[Transcribed page contents]
____________
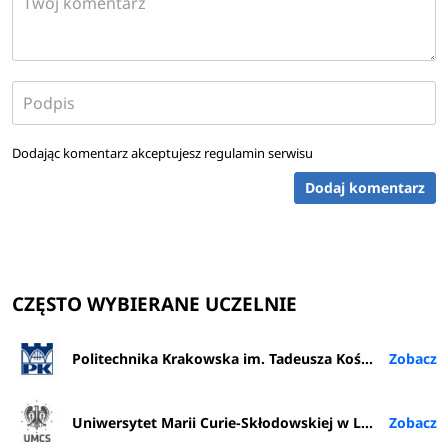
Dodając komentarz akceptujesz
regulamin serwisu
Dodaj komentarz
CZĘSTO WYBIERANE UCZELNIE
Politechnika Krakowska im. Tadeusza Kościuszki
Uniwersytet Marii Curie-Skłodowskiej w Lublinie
____________
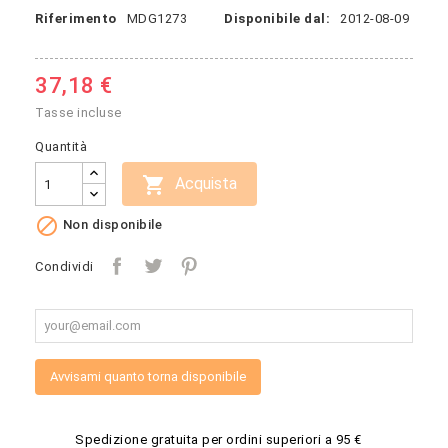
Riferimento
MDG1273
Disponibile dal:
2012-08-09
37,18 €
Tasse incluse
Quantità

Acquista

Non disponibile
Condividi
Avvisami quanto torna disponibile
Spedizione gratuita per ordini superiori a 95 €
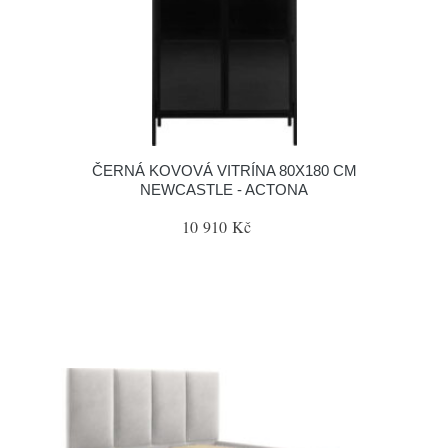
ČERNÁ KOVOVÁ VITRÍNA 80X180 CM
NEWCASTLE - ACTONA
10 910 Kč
____________
WHAT IS BEING ASKED: From the records above, quote only the lines running from the line with "Dodając komentarz akceptujesz" to the line with "Uniwersytet Marii Curie-Skłodowskiej", both lines included.

YOUR SOLUTION:
Dodając komentarz akceptujesz
regulamin serwisu
Dodaj komentarz
CZĘSTO WYBIERANE UCZELNIE
Politechnika Krakowska im. Tadeusza Kościuszki
Uniwersytet Marii Curie-Skłodowskiej w Lublinie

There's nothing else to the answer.